What these programs have helped us understand is that a land bank's role is not just to hold property, but to provide a set of pathways to bring properties back to public use. Rather than putting all of the properties on a single path—the public auction—we provide multiple paths to increase the likelihood of a positive outcome.
CD: A recent piece of federal legislation called the Neighborhood Stabilization Program, or NSP, encourages and funds land banking activities. What advice do you have for localities that are considering establishing land banks?

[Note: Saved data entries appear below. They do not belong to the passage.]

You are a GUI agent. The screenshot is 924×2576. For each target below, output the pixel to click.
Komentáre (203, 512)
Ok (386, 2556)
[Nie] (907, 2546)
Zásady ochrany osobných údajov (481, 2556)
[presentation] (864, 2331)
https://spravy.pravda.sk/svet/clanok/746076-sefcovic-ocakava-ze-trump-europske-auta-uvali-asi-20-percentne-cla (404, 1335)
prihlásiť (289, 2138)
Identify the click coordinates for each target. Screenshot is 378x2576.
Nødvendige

DK: First, don't create a land bank just because you can get NSP money. Think about the whole range of programs and the whole range of functions that a land bank could engage in, and don't just do it for NSP funds. Second, examine the entire framework of how the government interacts with weak-market properties. Look at the whole range of governmental systems, including things like code enforcement, and attempt to put together an initiative that is beyond the life of this crisis that we are in, beyond the NSP funding. Finally, create optimistic, but reasonable, expectations for the land bank, given the market conditions in your community.
CD: You seem to be suggesting that land banking needs to be customized to the community, depending on local conditions.

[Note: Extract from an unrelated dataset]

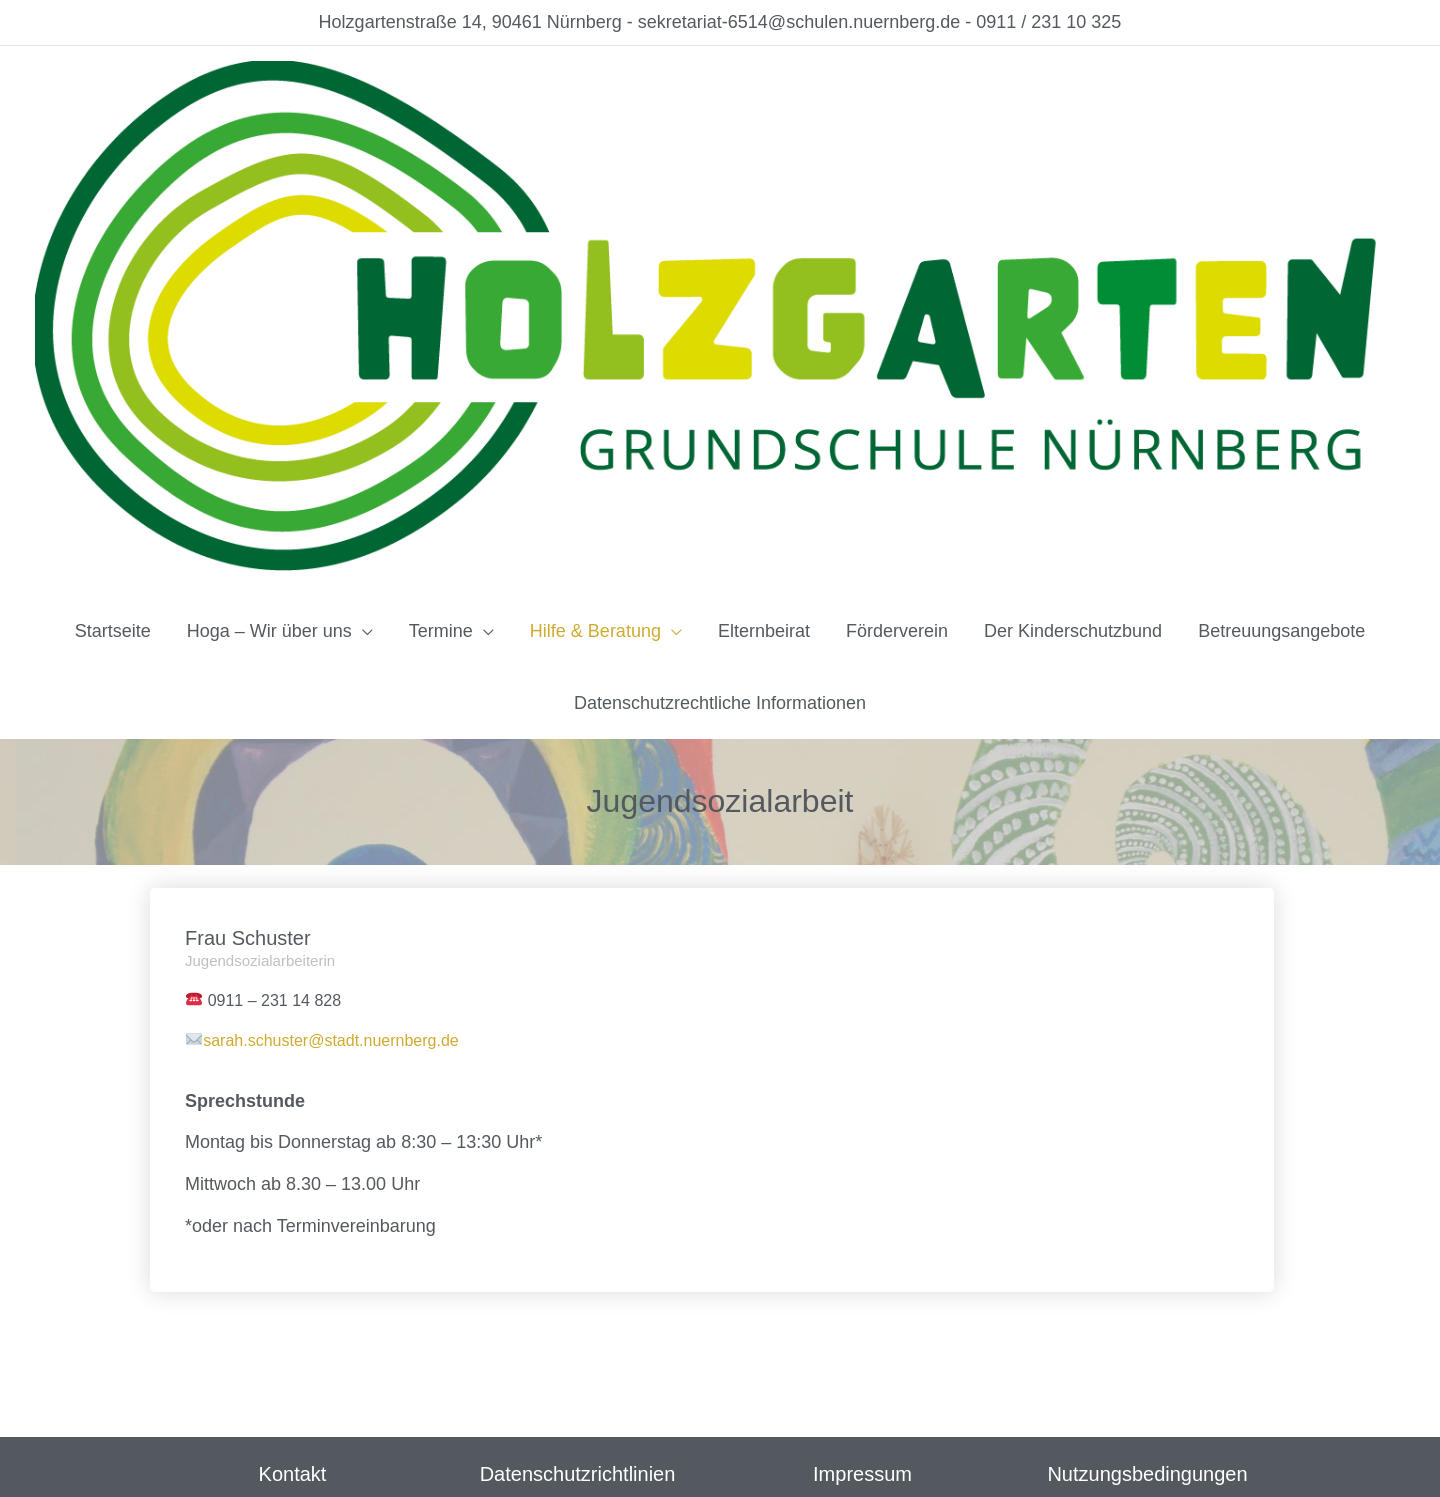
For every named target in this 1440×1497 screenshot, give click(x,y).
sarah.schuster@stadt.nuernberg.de (331, 1040)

DK: Definitely. In our case, we developed a model to deal with weak market conditions and weak nonprofit capacity. The land banks we've created elsewhere have a different purpose and a different range of programs based on the local conditions. For example, we helped form a land bank authority in Traverse City, a resort community in northern Michigan that has a strong, growing market. The land bank there is used as a tool to support work force housing. We helped Little Rock, Ark., develop a land bank to focus on targeted neighborhood development goals, such as the Central High School area. There are different ways a community can customize this concept to address its particular challenges.
CD: Where does the GCLB go from here?
DK: We've been operational for seven years now and we continue to evolve. My hope is that more and more of the development work we do will be picked up by private investors. We had to do our first few big deals all by ourselves. Since that time, we've been able to improve the market enough so that now private developers are stepping up.

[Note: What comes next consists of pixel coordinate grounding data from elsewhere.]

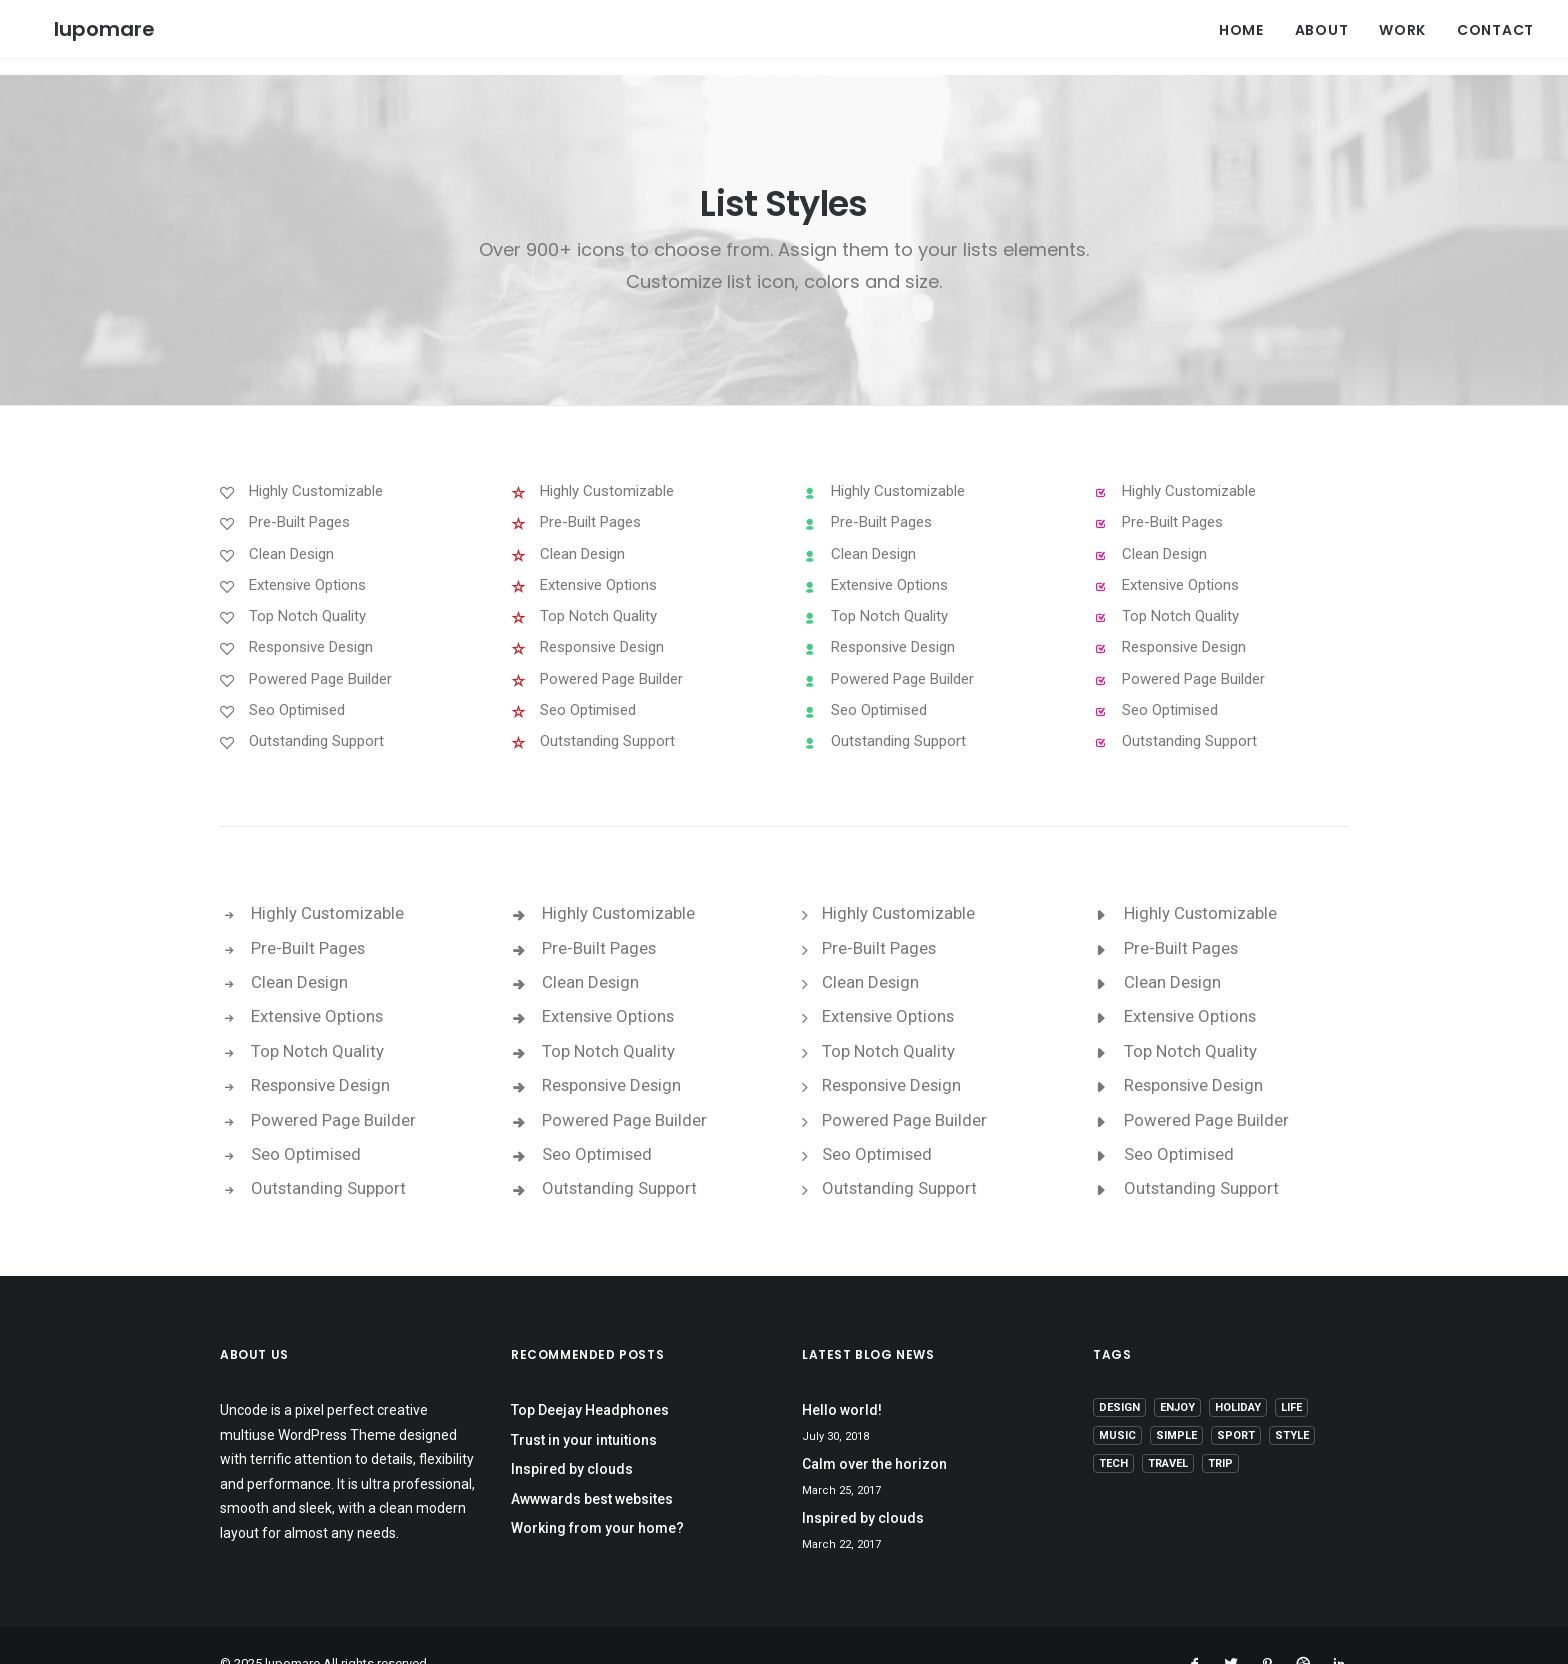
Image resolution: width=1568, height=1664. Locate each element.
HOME (1241, 20)
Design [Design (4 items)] (1119, 1371)
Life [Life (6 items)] (1291, 1371)
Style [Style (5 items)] (1292, 1399)
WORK (1402, 20)
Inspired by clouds (572, 1433)
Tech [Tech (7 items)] (1113, 1427)
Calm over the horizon (874, 1428)
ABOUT (1322, 20)
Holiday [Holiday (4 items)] (1238, 1371)
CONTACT (1495, 20)
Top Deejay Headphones (590, 1374)
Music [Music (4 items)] (1117, 1399)
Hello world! (842, 1374)
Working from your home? (597, 1492)
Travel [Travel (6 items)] (1168, 1427)
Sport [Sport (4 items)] (1236, 1399)
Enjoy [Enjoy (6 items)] (1177, 1371)
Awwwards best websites (592, 1463)
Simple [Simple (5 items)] (1176, 1399)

CD: In your opinion, how has the land bank changed Genesee County and Flint?
DK: Specifically, it's allowed us to be a catalyst for development that creates a more sustainable community. It allows us as the landowner to pursue the kind of sustainable land-use policies that, typically, only the government can impose on other owners. Also, when we create open, green lots or community gardens in a neighborhood, the value of the surrounding lots goes up, and their equity may be restored. We take empty houses off the tax rolls and out of the marketplace and have a positive effect on property values. A recent Michigan State University study supports that conclusion.4/
In the abstract, I think the land bank has led to a feeling of optimism in the community. We've found a good way to manage our land, so that just because we're becoming smaller doesn't mean we have to become a less desirable place to live. Gaining control of the land gives us a chance to improve economic conditions. That's led to a measurable improvement in the psyche of the community.